From time to time, questions about how to accurately track food arise. "Should I weigh my food cooked or uncooked?" is a question I get asked a few times a year by clients. The short answer: Typically, weighing food raw is considered a bit more accurate. This is due to the changes in water weight during any cooking process. However, you can still be very accurate as long as you are track it consistent with the way you are measuring. That is, if you are weighing chicken or rice that is cooked, make sure you are searching for and using "cooked chicken" or "cooked rice" in your tracking app.

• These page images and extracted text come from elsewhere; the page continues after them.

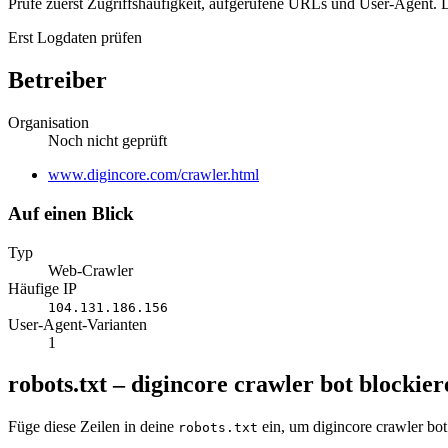
Prüfe zuerst Zugriffshäufigkeit, aufgerufene URLs und User-Agent. D
Erst Logdaten prüfen
Betreiber
Organisation
Noch nicht geprüft
Website
www.digincore.com/crawler.html
Auf einen Blick
Typ
Web-Crawler
Häufige IP
104.131.186.156
User-Agent-Varianten
1
robots.txt – digincore crawler bot blockier
Füge diese Zeilen in deine
ein, um digincore crawler bot
robots.txt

Chicken and other meats lose water when they are cooked and end up being much lighter after the cooking process. Rice is the opposite, it absorbs water in the cooking process. Either way, the foods we eat change their weight during the process, so we need our tracking to reflect that.


Observe these photos below:


Each photo is the same amount of rice. The measuring cup measured 227g of uncooked rice, which yielded the entire sauce pan of rice after cooking. 227g of cooked rice made up less than half of the rice that was in there. In this way, how you choose to measure your food is affected.


Check out the calories and macros below of "227g of Rice" and how drastic the differences are when changing the input of "Cooked" vs "Uncooked" :


In the end, choosing cooked or uncooked food isn't the issue, it's that you do it the same way consistently, and that you are measuring it cooked or uncooked.